Another factor we have been tracking is when a curator judges that the curation of a gene is ‘comprehensive’, that is, that is accurately represents the biology (irrespective of the number of papers available or read). This appears in the spreadsheets. The guideline is that when there are few papers, all papers should be read; when there are many (a curator can judge what is too many), then a review should be read to find the important primary literature and decide what information needs to be captured. We don’t keep track of whether or not reviews have been read. Wormbase uses textpresso ( PMID: 15383839), that helps ensuring curators do not overlook information. The ‘comprehensive’ curation status doesn’t get invalidated when a newer paper is published; however, curators may (and are encouraged to) update the date when the newer literature is curated.

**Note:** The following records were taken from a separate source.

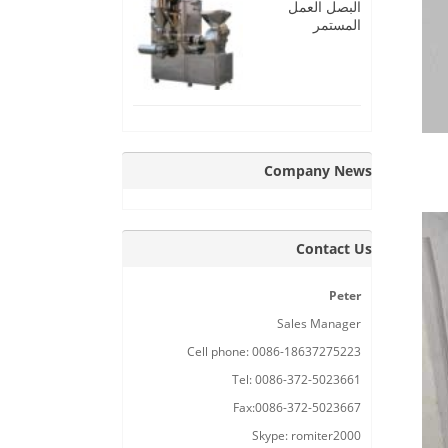
البصل العمل
المستمر
Company News
Contact Us
Peter
Sales Manager
Cell phone: 0086-18637275223
Tel: 0086-372-5023661
Fax:0086-372-5023667
Skype: romiter2000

[ACTION ITEM](Pascale Gaudet): Document in SOPs

Methods

How to balance curation of experimental literature and ISS inference annotations work?

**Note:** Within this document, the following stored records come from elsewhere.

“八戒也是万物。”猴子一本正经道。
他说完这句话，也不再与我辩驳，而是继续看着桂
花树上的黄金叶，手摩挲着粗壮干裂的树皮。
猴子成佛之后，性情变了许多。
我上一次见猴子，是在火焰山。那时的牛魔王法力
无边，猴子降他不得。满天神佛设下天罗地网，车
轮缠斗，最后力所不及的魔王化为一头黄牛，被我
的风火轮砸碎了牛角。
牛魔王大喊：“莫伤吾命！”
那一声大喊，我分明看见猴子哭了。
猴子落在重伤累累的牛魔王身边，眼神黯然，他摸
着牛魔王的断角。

• Some databases (MGI): do not want to concentrate efforts on ISS they prefer to focus on experimental evidence, but other groups (including the SAB) think we are doing the community a disservice by having ND for genes that are well characterized in other organisms. Of course, we don’t all have to have the same annotations. We should try to find out whether we are overlooking too many annotations. Another point was brought up about coexisting annotations (RE: another way to look for omissions) ?? [ACTION ITEM] (Chris?): pull out ND annotations and report to each group • ISS is done electronically in mice to rat and human based on homologene sets. Co-existence of ND to root AND IEA/ISS? Don’t display ND if ISS is there but ND remains in database. Having IEA and ND in files ok if now splitting files. People thought those should rather be ISS.

Tools

Curation interface demo

Pascale Gaudet [1] couple of suggestions, but we reorganized the requirements for the data we collect (mostly papers) so most of the interface will be very different. Some specific suggestions:

Add Ortholog: Ruth: need search function NOT pull-down for gene symbol. Susan: you enter name and treefam suggestion pops up and suggests orthologs. Eurie: we need mechanisms to download and upload tab-delimited files. * Also: needs to have constraints and checks for existence of primary ID.
Edit Curation: Pascale: All edits should be on one page.
Also, organism not just human anymore, now it does not have to be a human ortholog. There are requirements on the wiki, and people should look and add info.

[ACTION ITEM] (Software group): Continue working on development the curation tool

Display in AmiGO

Chris Mungall: Reference genome genes should be highlighted somehow; some people suggest having ‘comprehensive’, ‘in progress’

Graphical display of the annotations

Mary Dolan: The graphs can be viewed at http://www.geneontology.org/images/RefGenomeGraphs/ Main modification made recently is the addition of GO slims in the annotation list (ie, now there are two tables: by the slim and to the exact terms). David suggested using GO term finder to generate a ‘custom’ list of slim terms for those tables? Since the generic GO slim is not great (too general: only contains 150 terms). Mary suggests to show the graphs using slims since the images are very big (creates storage and viewing problems??); many people didn’t like the idea since viewing to slims usually does provide enough information. Chris: we tried this (what did you try? I think collapsing the nodes somehow) for MSH2; not sure about the statistical significance of the data but possibly good. Want check boxes on AmiGo to generate graphs on the fly with and without ISS and with and without slim. Need flags of ref genome to appear in AmiGO. There is also the ability to view the graphs as svg files (on IE?) It was suggested to add colors to the table as displayed in the graph for each organism. Mary suggested to have display for all GO terms like she has for GO slims for each term. She did already provide this, including colors: [2]

[ACTION ITEM] (Mary Dolan, Software group): Continue working on the best way to display annotations graphically.